[Records supplied]
****************************************

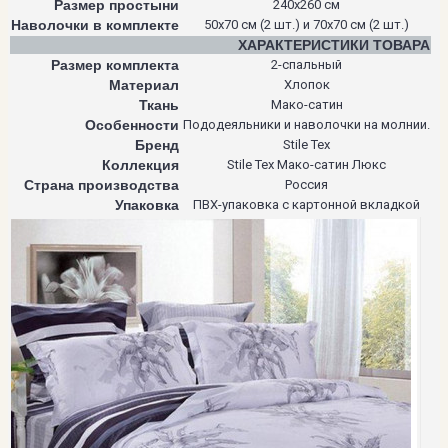
Размер простыни
240х260 см
Наволочки в комплекте
50х70 см (2 шт.) и 70х70 см (2 шт.)
ХАРАКТЕРИСТИКИ ТОВАРА
Размер комплекта
2-спальный
Материал
Хлопок
Ткань
Мако-сатин
Особенности
Пододеяльники и наволочки на молнии.
Бренд
Stile Tex
Коллекция
Stile Tex Мако-сатин Люкс
Страна производства
Россия
Упаковка
ПВХ-упаковка с картонной вкладкой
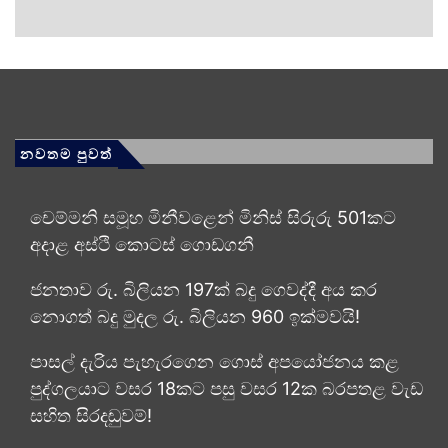
නවතම පුවත්
චෙම්මනි සමූහ මිනීවළෙන් මිනිස් සිරුරු 501කට
අදාළ අස්ථි කොටස් ගොඩගනී
ජනතාව රු. බිලියන 197ක් බදු ගෙවද්දී අය කර
නොගත් බදු මුදල රු. බිලියන 960 ඉක්මවයි!
පාසල් දැරිය පැහැරගෙන ගොස් අපයෝජනය කළ
පුද්ගලයාට වසර 18කට පසු වසර 12ක බරපතළ වැඩ
සහිත සිරදඬුවම්!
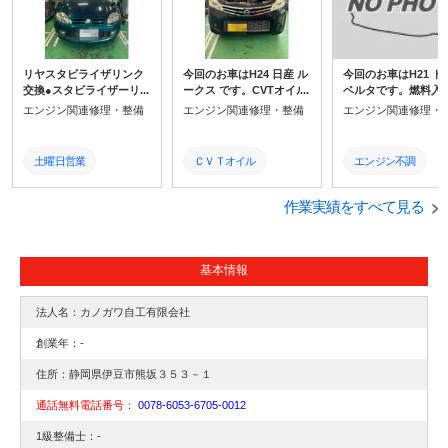
リヤスタビライザリンク
今回のお車はH24 日産 ル
今回のお車はH21 ト
交換●スタビライザーリン
ークス です。CVTオイル
ベルタです。燃料入
ク●スタビリンクは、サス
交換でご入庫いただきま
違えとのことで走行
エンジン関連修理・整備
エンジン関連修理・整備
エンジン関連修理・
ペンションとスタビライ
した。ジャダー症状出て
能、レッカーにてご
ザーを連結している棒状
いました。交換後にジャ
いただきました。フ
の部品です。スタビライ
ダーが改善されない可能
ルラインとインテー
土曜日営業
ＣＶＴオイル
エンジン不調
ザーの動きに関わる重要
性がありますが、今回は
ステムのクリーニン
なパーツです。
CVTオイル交換を行いま
台で同時に行うこと
整備
土曜日営業
静岡県東部
した。
きます。
作業実績をすべて見る
国産車
整備
点検
輸入車
国産車
東部
基本情報
静岡県
輸入車
取付
法人名：カノガワ自工有限会社
静岡
静岡県
土曜営業
創業年：-
修理
静岡
交換
住所：静岡県伊豆市熊坂３５３－１
通話無料電話番号：
0078-6053-6705-0012
伊豆市
修理
車検
1級整備士：-
取り付け
伊豆市
静岡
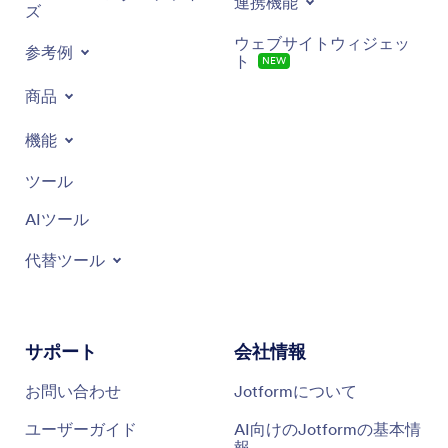
連携機能
ズ
ウェブサイトウィジェッ
参考例
ト
NEW
商品
機能
ツール
AIツール
代替ツール
サポート
会社情報
お問い合わせ
Jotformについて
ユーザーガイド
AI向けのJotformの基本情
報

****************************************

Find the lines in the entries above where "Мако" occurs, and copy each of them.

[Solution to this problem]
Мако-сатин
Stile Tex Мако-сатин Люкс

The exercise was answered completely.